* DATA FOR THE TASK
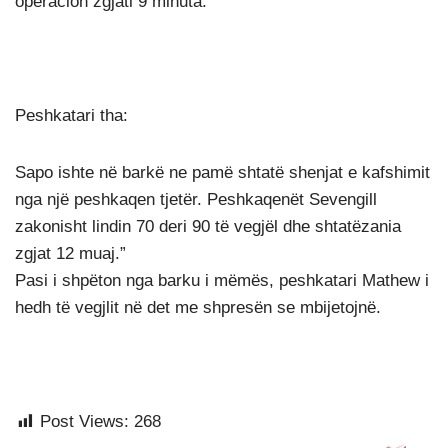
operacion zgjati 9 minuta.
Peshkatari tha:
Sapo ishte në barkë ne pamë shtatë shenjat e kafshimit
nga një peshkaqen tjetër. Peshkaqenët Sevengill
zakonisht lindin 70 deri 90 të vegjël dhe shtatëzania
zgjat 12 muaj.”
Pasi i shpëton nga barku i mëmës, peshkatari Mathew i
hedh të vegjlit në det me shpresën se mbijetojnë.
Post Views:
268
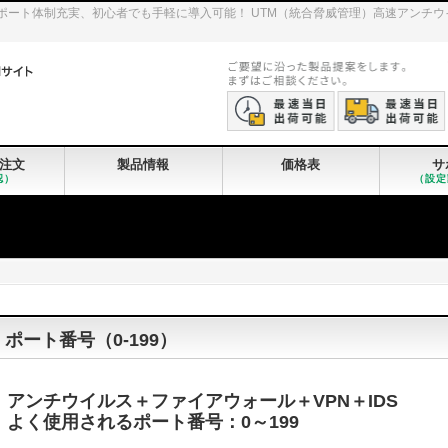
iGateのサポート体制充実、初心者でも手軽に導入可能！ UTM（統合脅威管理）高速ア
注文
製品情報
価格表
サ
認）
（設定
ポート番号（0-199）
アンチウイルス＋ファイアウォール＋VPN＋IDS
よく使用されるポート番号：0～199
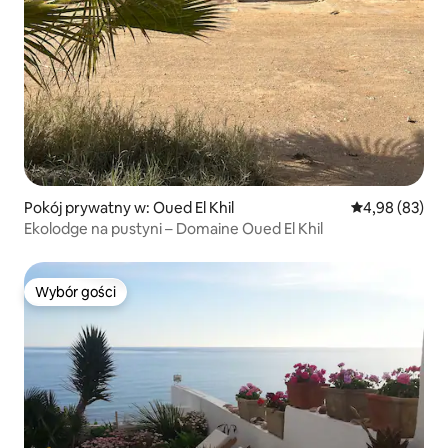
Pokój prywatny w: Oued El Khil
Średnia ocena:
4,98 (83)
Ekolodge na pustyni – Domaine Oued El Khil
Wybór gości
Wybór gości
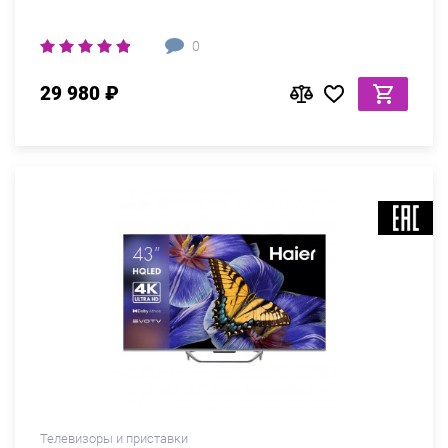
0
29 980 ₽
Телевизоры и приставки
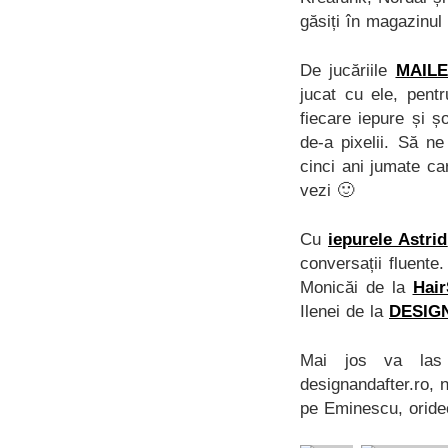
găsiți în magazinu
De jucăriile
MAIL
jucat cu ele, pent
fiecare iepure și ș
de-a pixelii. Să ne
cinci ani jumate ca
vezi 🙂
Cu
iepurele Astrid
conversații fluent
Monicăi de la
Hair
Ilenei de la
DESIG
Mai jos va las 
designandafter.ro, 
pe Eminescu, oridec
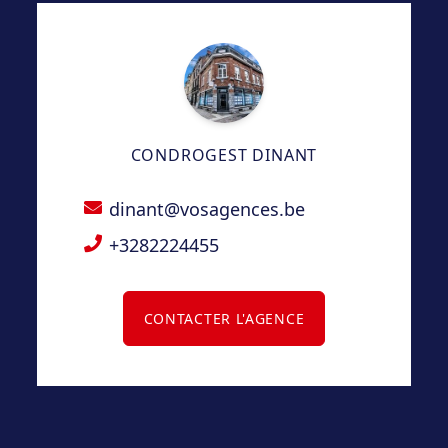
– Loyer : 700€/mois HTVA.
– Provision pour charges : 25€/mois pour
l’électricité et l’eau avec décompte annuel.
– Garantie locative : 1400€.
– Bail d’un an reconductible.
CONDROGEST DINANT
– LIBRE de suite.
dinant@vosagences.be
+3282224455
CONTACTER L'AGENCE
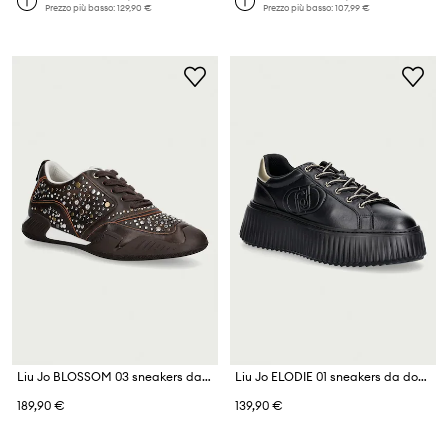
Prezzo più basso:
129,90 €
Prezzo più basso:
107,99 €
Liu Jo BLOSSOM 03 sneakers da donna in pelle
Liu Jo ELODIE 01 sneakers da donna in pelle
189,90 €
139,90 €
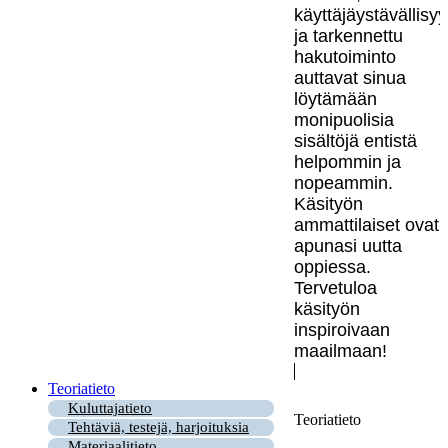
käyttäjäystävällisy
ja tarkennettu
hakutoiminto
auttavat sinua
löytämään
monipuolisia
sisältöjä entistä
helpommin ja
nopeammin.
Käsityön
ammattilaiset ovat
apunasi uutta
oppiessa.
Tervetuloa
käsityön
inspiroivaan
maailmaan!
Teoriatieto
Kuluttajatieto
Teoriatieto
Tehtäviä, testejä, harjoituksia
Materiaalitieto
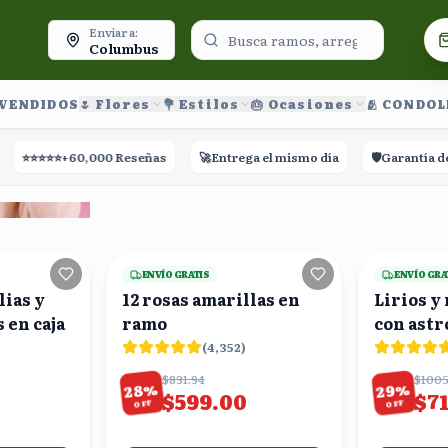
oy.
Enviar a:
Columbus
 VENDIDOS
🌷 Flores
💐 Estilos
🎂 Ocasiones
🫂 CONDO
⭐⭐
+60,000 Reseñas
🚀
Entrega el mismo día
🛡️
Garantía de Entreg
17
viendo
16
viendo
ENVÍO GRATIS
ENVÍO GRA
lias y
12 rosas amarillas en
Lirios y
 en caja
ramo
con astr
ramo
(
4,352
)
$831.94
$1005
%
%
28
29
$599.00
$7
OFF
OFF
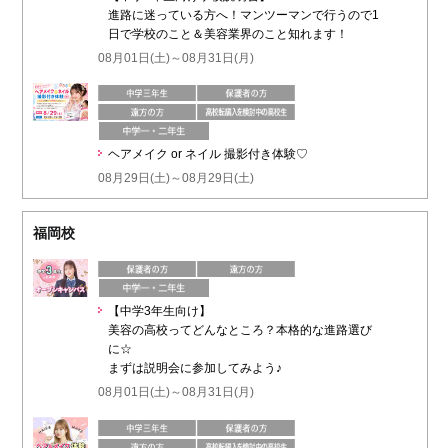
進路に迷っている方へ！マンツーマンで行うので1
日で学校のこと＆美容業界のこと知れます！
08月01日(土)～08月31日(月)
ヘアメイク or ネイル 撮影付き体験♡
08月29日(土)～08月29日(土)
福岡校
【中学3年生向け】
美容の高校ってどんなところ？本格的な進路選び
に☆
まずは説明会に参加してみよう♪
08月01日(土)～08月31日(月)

* EXERCISE INSTRUCTIONS
Work through the listing above and report how many lines include the string "sneakers", with no other text.

* RESULT OF THE TASK
2